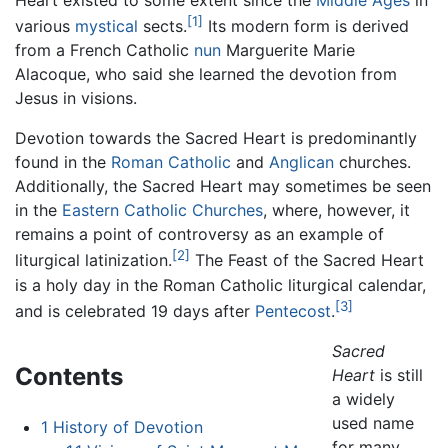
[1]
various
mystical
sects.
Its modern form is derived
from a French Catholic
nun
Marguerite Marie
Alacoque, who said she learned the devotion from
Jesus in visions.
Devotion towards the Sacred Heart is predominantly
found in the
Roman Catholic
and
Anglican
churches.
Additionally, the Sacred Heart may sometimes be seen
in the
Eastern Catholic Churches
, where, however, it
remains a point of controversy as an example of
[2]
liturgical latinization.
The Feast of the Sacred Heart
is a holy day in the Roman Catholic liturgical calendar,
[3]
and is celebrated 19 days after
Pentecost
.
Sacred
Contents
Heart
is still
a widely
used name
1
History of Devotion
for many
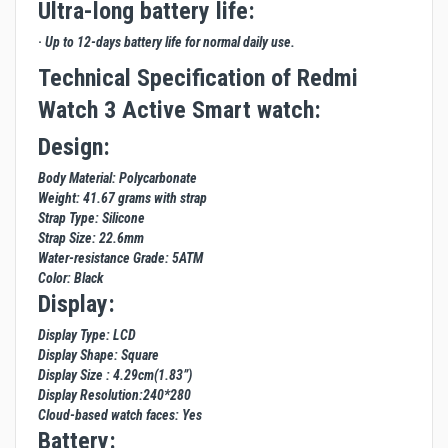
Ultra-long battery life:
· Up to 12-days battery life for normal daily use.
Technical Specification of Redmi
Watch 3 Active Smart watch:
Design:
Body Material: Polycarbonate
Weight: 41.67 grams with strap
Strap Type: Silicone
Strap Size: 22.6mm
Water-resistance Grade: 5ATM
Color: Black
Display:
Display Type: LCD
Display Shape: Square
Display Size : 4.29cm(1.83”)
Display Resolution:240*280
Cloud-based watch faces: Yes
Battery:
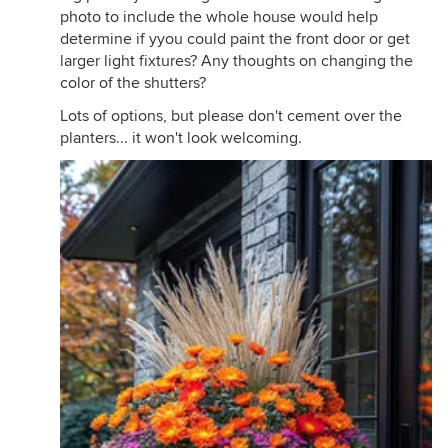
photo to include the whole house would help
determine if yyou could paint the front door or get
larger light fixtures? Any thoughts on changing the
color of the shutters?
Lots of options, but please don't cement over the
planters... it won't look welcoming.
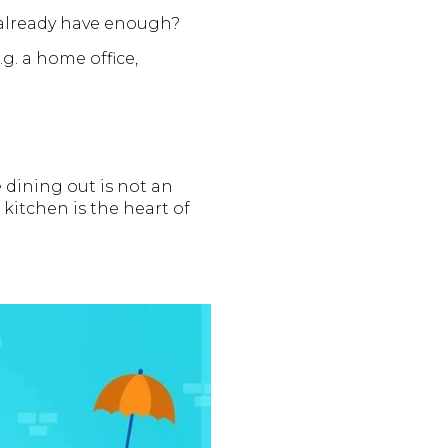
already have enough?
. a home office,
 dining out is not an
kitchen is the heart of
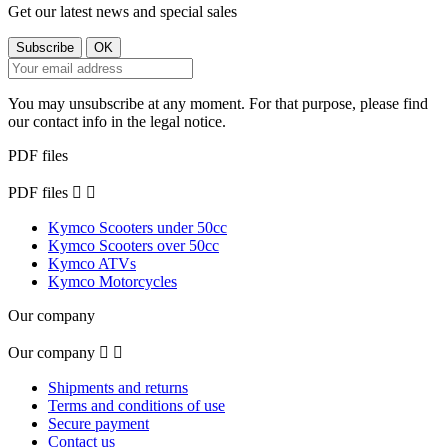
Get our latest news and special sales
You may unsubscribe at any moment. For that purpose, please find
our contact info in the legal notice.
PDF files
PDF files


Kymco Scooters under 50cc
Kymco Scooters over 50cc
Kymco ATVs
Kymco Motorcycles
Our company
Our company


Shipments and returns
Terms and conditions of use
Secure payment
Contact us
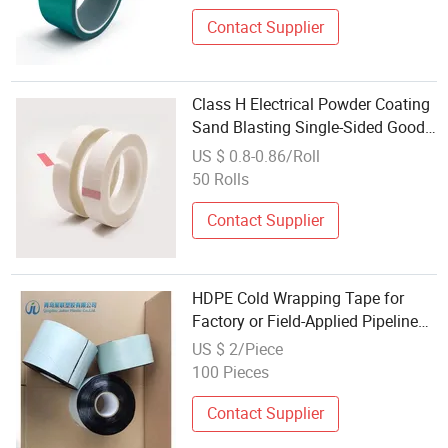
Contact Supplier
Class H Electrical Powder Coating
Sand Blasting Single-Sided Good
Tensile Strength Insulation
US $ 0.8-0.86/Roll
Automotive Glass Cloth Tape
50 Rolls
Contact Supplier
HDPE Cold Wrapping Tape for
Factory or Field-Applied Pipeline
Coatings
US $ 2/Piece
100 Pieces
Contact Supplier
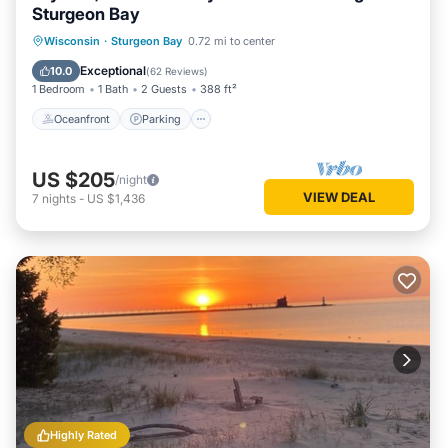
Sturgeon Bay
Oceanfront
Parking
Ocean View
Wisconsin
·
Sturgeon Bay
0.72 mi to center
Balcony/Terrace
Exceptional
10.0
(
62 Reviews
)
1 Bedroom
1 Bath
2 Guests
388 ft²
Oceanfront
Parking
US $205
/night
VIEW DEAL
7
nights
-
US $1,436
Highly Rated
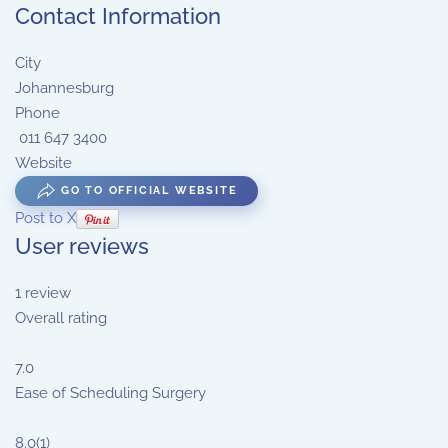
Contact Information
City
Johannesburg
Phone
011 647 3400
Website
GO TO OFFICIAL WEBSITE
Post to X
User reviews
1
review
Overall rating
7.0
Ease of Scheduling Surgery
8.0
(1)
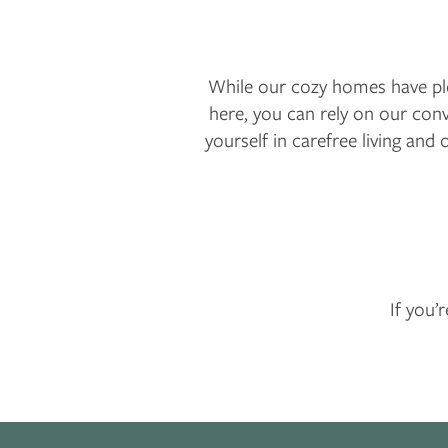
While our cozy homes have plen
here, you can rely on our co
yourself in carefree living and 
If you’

====

Exercise description: Return word for word the lines from the beginning of the entries through the line that contains "determine if yyou", both ends included, but no pictures.

Finished exercise:
[1]
various
mystical
sects.
Its modern form is derived
from a French Catholic
nun
Marguerite Marie
Alacoque, who said she learned the devotion from
Jesus in visions.
Devotion towards the Sacred Heart is predominantly
found in the
Roman Catholic
and
Anglican
churches.
Additionally, the Sacred Heart may sometimes be seen
in the
Eastern Catholic Churches
, where, however, it
remains a point of controversy as an example of
[2]
liturgical latinization.
The Feast of the Sacred Heart
is a holy day in the Roman Catholic liturgical calendar,
[3]
and is celebrated 19 days after
Pentecost
.
Sacred
Contents
Heart
is still
a widely
used name
1
History of Devotion
for many
Ultra-long battery life:
· Up to 12-days battery life for normal daily use.
Technical Specification of Redmi
Watch 3 Active Smart watch:
Design:
Body Material: Polycarbonate
Weight: 41.67 grams with strap
Strap Type: Silicone
Strap Size: 22.6mm
Water-resistance Grade: 5ATM
Color: Black
Display:
Display Type: LCD
Display Shape: Square
Display Size : 4.29cm(1.83”)
Display Resolution:240*280
Cloud-based watch faces: Yes
Battery:
photo to include the whole house would help
determine if yyou could paint the front door or get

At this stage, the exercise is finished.